===== AVAILABLE DATA =====
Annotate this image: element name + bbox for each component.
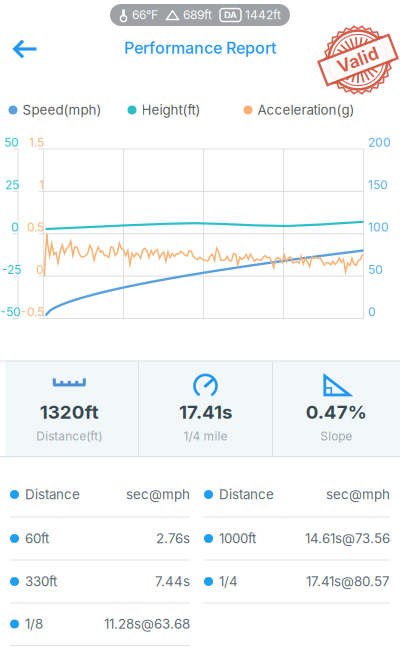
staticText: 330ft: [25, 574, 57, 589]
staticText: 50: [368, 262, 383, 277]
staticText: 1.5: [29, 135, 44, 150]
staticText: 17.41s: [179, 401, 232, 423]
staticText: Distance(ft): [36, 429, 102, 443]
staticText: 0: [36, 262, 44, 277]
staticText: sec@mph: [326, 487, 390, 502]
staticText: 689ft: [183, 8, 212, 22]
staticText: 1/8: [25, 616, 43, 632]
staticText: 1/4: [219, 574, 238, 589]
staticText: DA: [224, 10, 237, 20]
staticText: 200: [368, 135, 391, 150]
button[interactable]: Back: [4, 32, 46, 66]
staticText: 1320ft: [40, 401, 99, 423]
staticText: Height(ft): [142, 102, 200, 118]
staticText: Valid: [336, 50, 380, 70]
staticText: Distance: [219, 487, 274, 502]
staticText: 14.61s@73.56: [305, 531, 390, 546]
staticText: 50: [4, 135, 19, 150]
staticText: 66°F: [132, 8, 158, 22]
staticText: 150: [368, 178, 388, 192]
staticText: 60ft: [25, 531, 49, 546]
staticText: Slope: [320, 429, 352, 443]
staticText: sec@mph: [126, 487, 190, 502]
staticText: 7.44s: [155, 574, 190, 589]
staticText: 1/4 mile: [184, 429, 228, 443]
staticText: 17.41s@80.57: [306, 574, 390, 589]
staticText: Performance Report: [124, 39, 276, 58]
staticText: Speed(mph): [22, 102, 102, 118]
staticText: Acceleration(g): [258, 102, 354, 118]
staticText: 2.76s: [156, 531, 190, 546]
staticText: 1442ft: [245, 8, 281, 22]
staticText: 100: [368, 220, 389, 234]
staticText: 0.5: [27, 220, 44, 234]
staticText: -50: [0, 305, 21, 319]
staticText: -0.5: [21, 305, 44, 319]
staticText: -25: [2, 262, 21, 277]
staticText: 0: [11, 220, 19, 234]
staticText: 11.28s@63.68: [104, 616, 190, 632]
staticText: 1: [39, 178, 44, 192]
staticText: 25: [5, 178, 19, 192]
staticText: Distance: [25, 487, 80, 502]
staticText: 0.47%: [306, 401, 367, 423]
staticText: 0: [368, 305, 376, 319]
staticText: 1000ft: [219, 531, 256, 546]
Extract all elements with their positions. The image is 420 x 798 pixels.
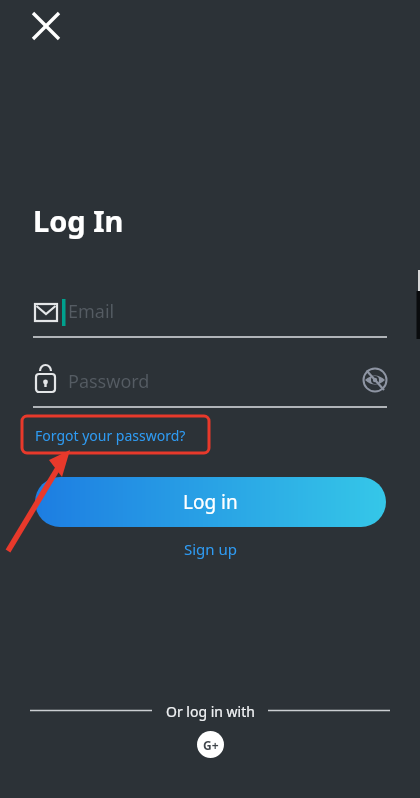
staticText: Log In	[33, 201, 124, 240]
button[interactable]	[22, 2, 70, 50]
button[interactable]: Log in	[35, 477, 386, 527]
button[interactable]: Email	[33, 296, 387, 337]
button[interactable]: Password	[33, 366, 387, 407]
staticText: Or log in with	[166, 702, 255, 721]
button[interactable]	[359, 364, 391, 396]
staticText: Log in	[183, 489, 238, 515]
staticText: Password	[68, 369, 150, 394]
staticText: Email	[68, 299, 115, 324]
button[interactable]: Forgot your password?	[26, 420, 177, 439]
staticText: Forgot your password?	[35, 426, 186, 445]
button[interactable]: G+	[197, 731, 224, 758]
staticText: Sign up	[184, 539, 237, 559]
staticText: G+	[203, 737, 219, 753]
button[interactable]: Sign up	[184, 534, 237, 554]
=====
ACTIVITY: Your answer should be the lines above that contain the word "interactable", copied out.

OUTPUT:
button[interactable]: Back: [4, 32, 46, 66]
button[interactable]	[22, 2, 70, 50]
button[interactable]: Log in	[35, 477, 386, 527]
button[interactable]: Email	[33, 296, 387, 337]
button[interactable]: Password	[33, 366, 387, 407]
button[interactable]	[359, 364, 391, 396]
button[interactable]: Forgot your password?	[26, 420, 177, 439]
button[interactable]: G+	[197, 731, 224, 758]
button[interactable]: Sign up	[184, 534, 237, 554]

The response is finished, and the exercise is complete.